La robe est très similaire, bien sombre et aux reflets bien violacés, peut-être un peu moins opaque.
Très expressif et prenant, le nez exhale un fruité pur de framboise, assorti d’une touche de cerise et d’une autre florale. C’est beau !
Le jus charnu est plus gouleyant que celui du Saumur-Champigny, effet accentué par des tanins fluides. Le fruité est exacerbé mais sans être solaire ni capiteux. La vivacité et la finale effilée participent à cet ensemble sur la finesse.
Très Bien et donc un vin pour pdf, que l’on peut déjà déguster et qui peut attendre un peu.


Analyse : cette fois-ci il n’y a pas photo, le tuffeau et l’élevage en œuf béton étant deux paramètres qui vont dans le même sens pour donner un vin charpenté, en tout cas en jeunesse.
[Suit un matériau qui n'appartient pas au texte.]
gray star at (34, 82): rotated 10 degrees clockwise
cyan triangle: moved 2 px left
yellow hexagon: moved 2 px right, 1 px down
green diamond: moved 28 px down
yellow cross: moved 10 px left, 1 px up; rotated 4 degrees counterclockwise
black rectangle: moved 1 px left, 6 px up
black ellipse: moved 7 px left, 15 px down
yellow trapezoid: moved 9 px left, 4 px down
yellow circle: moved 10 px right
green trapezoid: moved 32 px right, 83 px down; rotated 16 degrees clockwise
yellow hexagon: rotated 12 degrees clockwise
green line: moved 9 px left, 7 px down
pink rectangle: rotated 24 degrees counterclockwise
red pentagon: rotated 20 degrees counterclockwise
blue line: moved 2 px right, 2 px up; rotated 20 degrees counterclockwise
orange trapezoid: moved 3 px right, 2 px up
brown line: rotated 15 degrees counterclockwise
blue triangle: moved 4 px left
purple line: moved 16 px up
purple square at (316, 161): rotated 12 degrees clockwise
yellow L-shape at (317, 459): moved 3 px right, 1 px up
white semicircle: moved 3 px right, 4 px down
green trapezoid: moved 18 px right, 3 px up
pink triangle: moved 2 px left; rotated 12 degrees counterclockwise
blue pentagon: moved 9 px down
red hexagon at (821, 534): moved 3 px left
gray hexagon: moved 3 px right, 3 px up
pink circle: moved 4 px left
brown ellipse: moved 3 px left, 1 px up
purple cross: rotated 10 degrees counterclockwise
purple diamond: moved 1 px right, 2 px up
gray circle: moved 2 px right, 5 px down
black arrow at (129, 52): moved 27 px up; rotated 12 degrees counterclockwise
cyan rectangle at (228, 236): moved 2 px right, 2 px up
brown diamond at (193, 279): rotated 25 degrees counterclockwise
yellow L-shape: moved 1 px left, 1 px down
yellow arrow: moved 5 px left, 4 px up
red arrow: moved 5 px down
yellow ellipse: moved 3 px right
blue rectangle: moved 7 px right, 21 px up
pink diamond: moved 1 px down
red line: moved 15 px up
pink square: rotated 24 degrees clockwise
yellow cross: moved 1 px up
On peut penser que l’œuf béton n’a en tout cas pas contrecarré l’effet terroir et a seulement pour but d’arrondir les tanins.
J’attribue donc l’indice n°2 au premier vin, et c’est juste, sans surprise.


Quatrième paire : vins de Pinot noir du Centre-Loire

Indice n°1 : terroir argilo-calcaire, égrappage, élevage de 12 mois en barrique puis quelques mois en cuve et un an en bouteille.
Indice n°2 : terroir de terres blanches, vinification en grappes entières deux à quatre semaines, élevage de 12 mois en fûts de 228 et 400l puis 12 mois en cuve.


Domaine Pierre Morin – Sancerre – Bellechaume – 2020

 

La robe est plutôt sombre mais a déjà perdu ses reflets violets de jeunesse, sans gagner ceux d’évolution. Au passage, si on avait su le millésime sans connaitre le cépage ni même la région, on aurait pu parier pour un cépage peu teinté comme le pinot noir ; en effet, même avec une couleur sombre due à la très bonne maturité d’un millésime chaleureux, ces cépages, tels que le pinot noir ou le trousseau, perdent beaucoup plus rapidement que les autres leurs atours de jeunesse.
Le nez développe avec une grande intensité un grand fruité rouge, composé de fraise et de framboise, entremêlé d’arômes de cerise qui paraissent plus au second plan. Pour complexifier le tout, nous avons droit à des accents floraux et fumés.
La bouche adopte un profil droit et longiligne, tenue par de légers tanins. Mais j’ai aussi noté une chair aux fruits très mûrs allant jusqu’à donner une impression capiteuse. La finale plus épurée mais restant gourmande affiche une longueur intéressante.
Très Bien pour ce vin encore jeune, que je laisserais bien vieillir quelques années en cave si j’en possédais.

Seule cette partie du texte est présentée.